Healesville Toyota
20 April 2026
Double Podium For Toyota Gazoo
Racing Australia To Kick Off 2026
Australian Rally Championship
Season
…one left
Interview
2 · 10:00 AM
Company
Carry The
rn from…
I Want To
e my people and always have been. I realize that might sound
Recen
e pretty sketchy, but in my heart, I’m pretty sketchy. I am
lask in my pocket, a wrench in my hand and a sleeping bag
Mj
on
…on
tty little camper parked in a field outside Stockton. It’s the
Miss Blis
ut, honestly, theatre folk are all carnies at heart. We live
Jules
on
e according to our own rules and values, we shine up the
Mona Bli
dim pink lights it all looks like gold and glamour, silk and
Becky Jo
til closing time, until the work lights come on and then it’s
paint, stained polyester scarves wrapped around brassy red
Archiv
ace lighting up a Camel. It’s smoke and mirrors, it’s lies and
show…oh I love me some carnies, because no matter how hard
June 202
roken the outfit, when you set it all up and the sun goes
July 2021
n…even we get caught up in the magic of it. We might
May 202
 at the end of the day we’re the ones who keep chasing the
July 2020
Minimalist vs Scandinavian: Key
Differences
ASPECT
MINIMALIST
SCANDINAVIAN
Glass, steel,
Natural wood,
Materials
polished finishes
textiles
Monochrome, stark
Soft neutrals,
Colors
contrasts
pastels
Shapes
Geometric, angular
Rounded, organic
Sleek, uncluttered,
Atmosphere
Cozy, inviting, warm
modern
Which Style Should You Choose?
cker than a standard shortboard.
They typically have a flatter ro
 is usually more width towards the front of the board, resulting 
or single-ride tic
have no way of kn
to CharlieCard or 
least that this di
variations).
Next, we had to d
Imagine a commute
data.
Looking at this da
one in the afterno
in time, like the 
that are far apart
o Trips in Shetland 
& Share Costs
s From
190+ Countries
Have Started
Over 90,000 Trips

### Work to complete
Scan the records above for the lines holding "ut, honestly, theatre" and "Which Style Should You Choose?". Transcribe those two and every line between them word for word, and no others.

### Written answer
ut, honestly, theatre folk are all carnies at heart. We live
Jules
on
e according to our own rules and values, we shine up the
Mona Bli
dim pink lights it all looks like gold and glamour, silk and
Becky Jo
til closing time, until the work lights come on and then it’s
paint, stained polyester scarves wrapped around brassy red
Archiv
ace lighting up a Camel. It’s smoke and mirrors, it’s lies and
show…oh I love me some carnies, because no matter how hard
June 202
roken the outfit, when you set it all up and the sun goes
July 2021
n…even we get caught up in the magic of it. We might
May 202
 at the end of the day we’re the ones who keep chasing the
July 2020
Minimalist vs Scandinavian: Key
Differences
ASPECT
MINIMALIST
SCANDINAVIAN
Glass, steel,
Natural wood,
Materials
polished finishes
textiles
Monochrome, stark
Soft neutrals,
Colors
contrasts
pastels
Shapes
Geometric, angular
Rounded, organic
Sleek, uncluttered,
Atmosphere
Cozy, inviting, warm
modern
Which Style Should You Choose?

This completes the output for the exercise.